To Wilson, “What the painter gets to do is to try to convey something almost four dimensional. And what I mean by that is that in a two-dimensional format like a canvas, they not only portray a three-dimensional object but also another dimension, a spiritual one. Dick has that gift. Forgive me for using fluorescent language here, but if I were trying to convey something that was both technically and spiritually right and technically and spiritually profound, it would look like one of Dick’s paintings.”
Another influential relationship is the one he shares with fellow maritime artist Laura Cooper. Both Loud and Cooper (who respectively are Fellow and Signature members of the American Society of Marine Artists) earned their time to paint by time spent in the local school system—Loud first as a science teacher then as a physical education teacher, a position he retired from in 1992 to pursue painting full-time, and Cooper in her current role as a school nurse. “We both taught in order to earn time off to paint,” Loud says. With summers off to sail on Volya, whose Russian translation literally means “freedom,” and other blocks of time like afternoons and school vacations, time spent doing what they mutually love includes hours on the water gathering inspiration or at the easel bringing it to life.
Perhaps Loud is one of those rare creatures that would have been comfortable in another time and age, or maybe he is simply a conduit between the past and the present. Regardless, his ability to imagine a bygone era of magnificent examples of yacht design—with puffy wind-filled ivory-colored sails against a backdrop of a sun-dappled bucolic coast, and carefree children playing in the dunes before their governess calls them to nap—is truly the stuff of dreams. But what is not a dream is Loud’s ability to provide an understanding of the world of sailboats, sailors and captains to those of us who gaze at the ocean’s horizon and subliminally process the images and triggers Loud provides. Without having lived in the time he portrays, and even without having ever stepped aboard, the viewer of Loud’s work is able to emotionally connect to the essence and beauty of sailing without any words or formal ideas exchanged.

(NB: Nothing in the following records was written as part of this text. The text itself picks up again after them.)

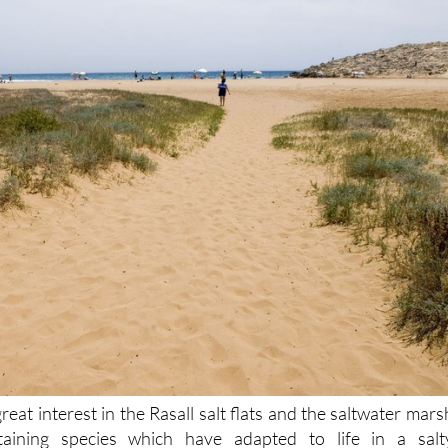
great interest in the Rasall salt flats and the saltwater mars
aining species which have adapted to life in a salt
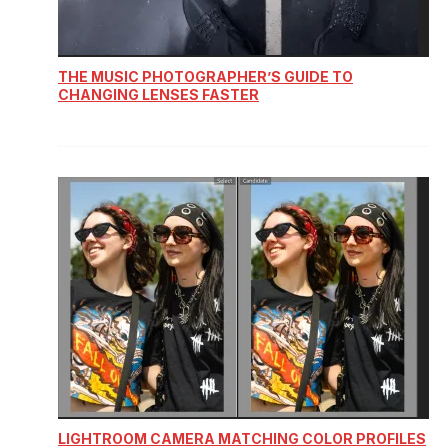
THE MUSIC PHOTOGRAPHER’S GUIDE TO
CHANGING LENSES FASTER
LIGHTROOM CAMERA MATCHING COLOR PROFILES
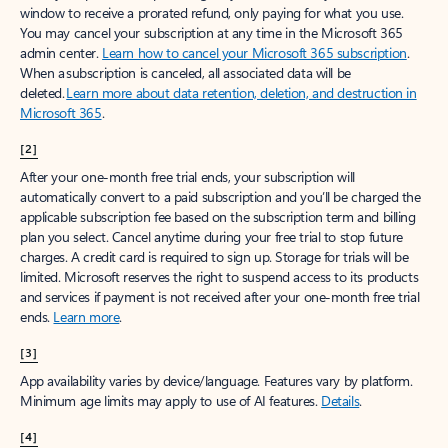
window to receive a prorated refund, only paying for what you use.
You may cancel your subscription at any time in the Microsoft 365
admin center.
Learn how to cancel your Microsoft 365 subscription
.
When a subscription is canceled, all associated data will be
deleted.
Learn more about data retention, deletion, and destruction in
Microsoft 365
.
[2]
After your one-month free trial ends, your subscription will
automatically convert to a paid subscription and you’ll be charged the
applicable subscription fee based on the subscription term and billing
plan you select. Cancel anytime during your free trial to stop future
charges. A credit card is required to sign up. Storage for trials will be
limited. Microsoft reserves the right to suspend access to its products
and services if payment is not received after your one-month free trial
ends.
Learn more
.
[3]
App availability varies by device/language. Features vary by platform.
Minimum age limits may apply to use of AI features.
Details
.
[4]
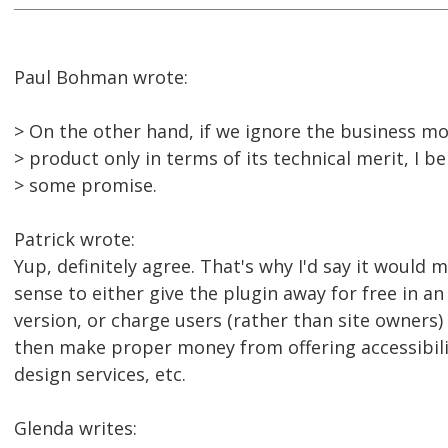
Paul Bohman wrote:
> On the other hand, if we ignore the business mo
> product only in terms of its technical merit, I be
> some promise.
Patrick wrote:
Yup, definitely agree. That's why I'd say it woul
sense to either give the plugin away for free in an
version, or charge users (rather than site owners)
then make proper money from offering accessibil
design services, etc.
Glenda writes:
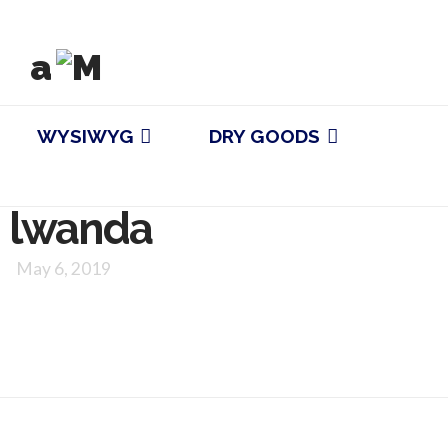
WYSIWYG
DRY GOODS
lwanda
May 6, 2019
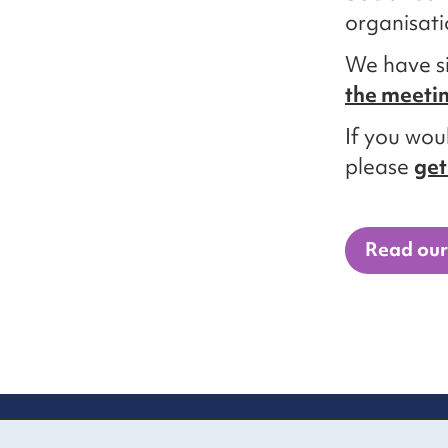
organisati
We have s
the meeti
If you woul
please
get
Read our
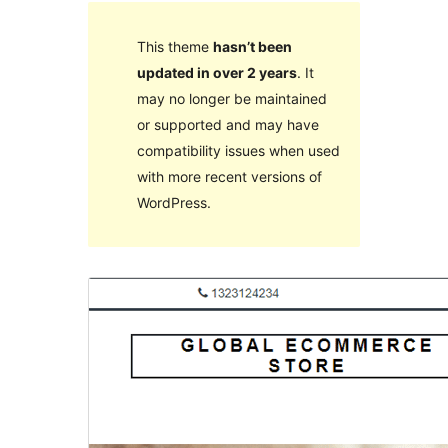
This theme
hasn’t been
updated in over 2 years
. It
may no longer be maintained
or supported and may have
compatibility issues when used
with more recent versions of
WordPress.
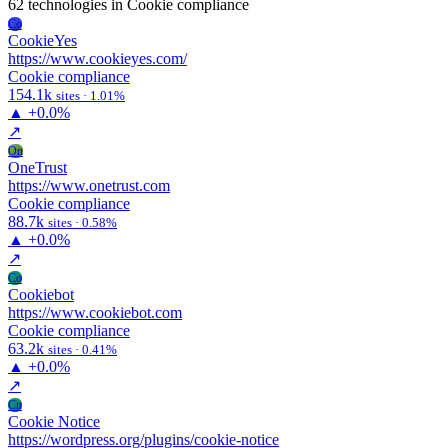
62 technologies
in Cookie compliance
Co
CookieYes
https://www.cookieyes.com/
Cookie compliance
154.1k
sites · 1.01%
▲
+0.0%
↗
On
OneTrust
https://www.onetrust.com
Cookie compliance
88.7k
sites · 0.58%
▲
+0.0%
↗
Co
Cookiebot
https://www.cookiebot.com
Cookie compliance
63.2k
sites · 0.41%
▲
+0.0%
↗
Cn
Cookie Notice
https://wordpress.org/plugins/cookie-notice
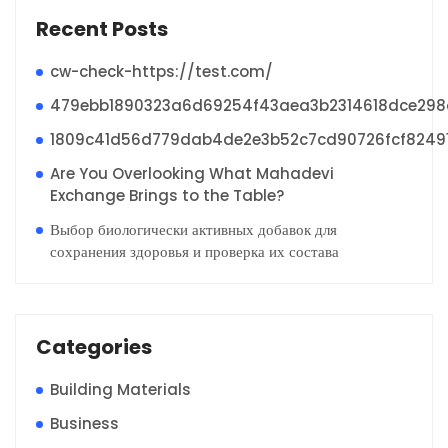
Recent Posts
cw-check-https://test.com/
479ebb1890323a6d69254f43aea3b2314618dce29
1809c41d56d779dab4de2e3b52c7cd90726fcf8249
Are You Overlooking What Mahadevi
Exchange Brings to the Table?
Выбор биологически активных добавок для
сохранения здоровья и проверка их состава
Categories
Building Materials
Business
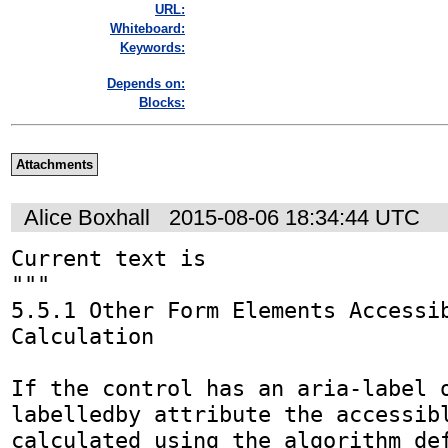
URL:
Whiteboard:
Keywords:
Depends on:
Blocks:
Attachments
Alice Boxhall
2015-08-06 18:34:44 UTC
Current text is

"""

5.5.1 Other Form Elements Accessib
Calculation

If the control has an aria-label 
labelledby attribute the accessibl
calculated using the algorithm def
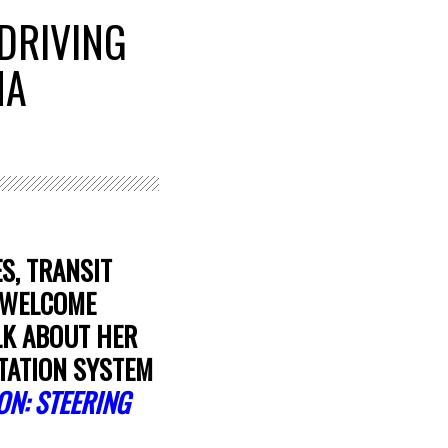
DRIVING
NA
S, TRANSIT
O WELCOME
LK ABOUT HER
TATION SYSTEM
ON: STEERING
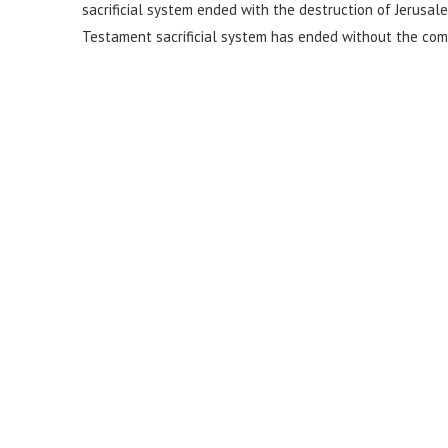
sacrificial system ended with the destruction of Jerusal
Testament sacrificial system has ended without the comi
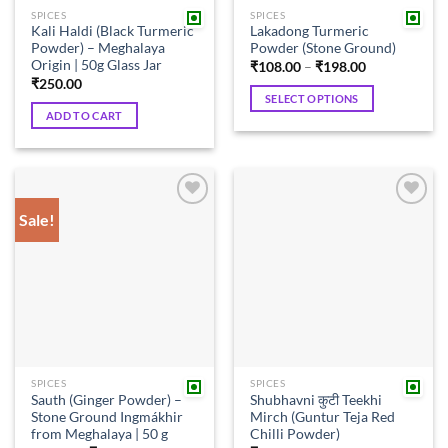
the
SPICES
SPICES
product
Kali Haldi (Black Turmeric
Lakadong Turmeric
page
Powder) – Meghalaya
Powder (Stone Ground)
Origin | 50g Glass Jar
Price
₹
108.00
–
₹
198.00
range:
₹
250.00
₹108.00
SELECT OPTIONS
through
ADD TO CART
₹198.00
This
product
has
multiple
variants.
Sale!
Add to
Add to
The
wishlist
wishlist
options
may
be
chosen
on
the
product
SPICES
SPICES
page
Sauth (Ginger Powder) –
Shubhavni कुटी Teekhi
Stone Ground Ingmákhir
Mirch (Guntur Teja Red
from Meghalaya | 50 g
Chilli Powder)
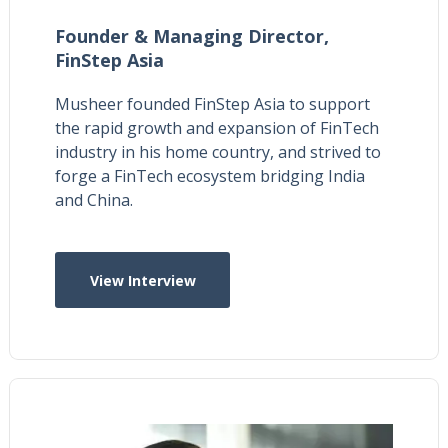
Founder & Managing Director,
FinStep Asia
Musheer founded FinStep Asia to support
the rapid growth and expansion of FinTech
industry in his home country, and strived to
forge a FinTech ecosystem bridging India
and China.
View Interview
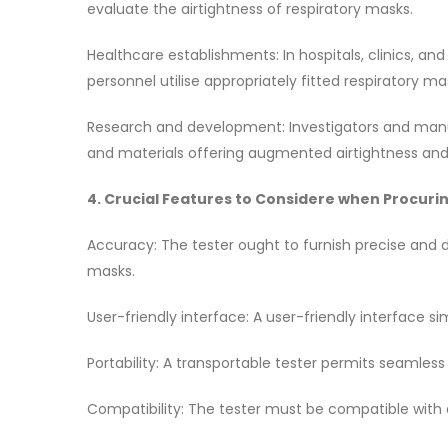
evaluate the airtightness of respiratory masks.
Healthcare establishments: In hospitals, clinics, an
personnel utilise appropriately fitted respiratory m
Research and development: Investigators and manuf
and materials offering augmented airtightness an
4. Crucial Features to Considere when Procurin
Accuracy: The tester ought to furnish precise and
masks.
User-friendly interface: A user-friendly interface s
Portability: A transportable tester permits seamless 
Compatibility: The tester must be compatible with d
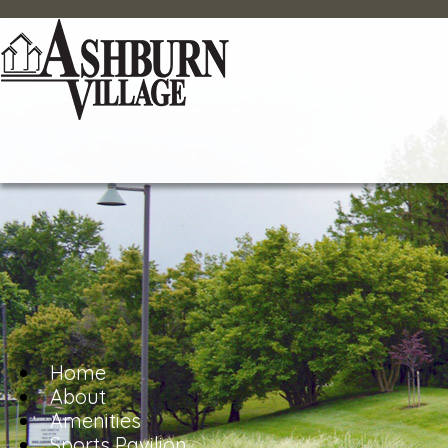
Home
About
Amenities
Sports Pavilion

Jon Wilson perhaps sums it up most succinctly: “There are many painters that are able to capture the incandescence of a scene, particularly on the water. But Dick’s work is different. Incandescence can sometimes blind us, but what matters more is that it is pure and, to my eye, profound.” At the core of that purity is the simplicity. And Richard Loud—whether influenced by inherited genes, or technique shared by masters, or fueled by a desire to break out of a regimented school day and jump aboard Volya—successfully charts a course for exploration of days gone by.
Richard Loud (maritimeartsstudio.com) is represented by Tree’s Place in Orleans and Pierce Galleries on Nantucket. This August both Loud and Cooper will be included in a new work exhibition at Tree’s.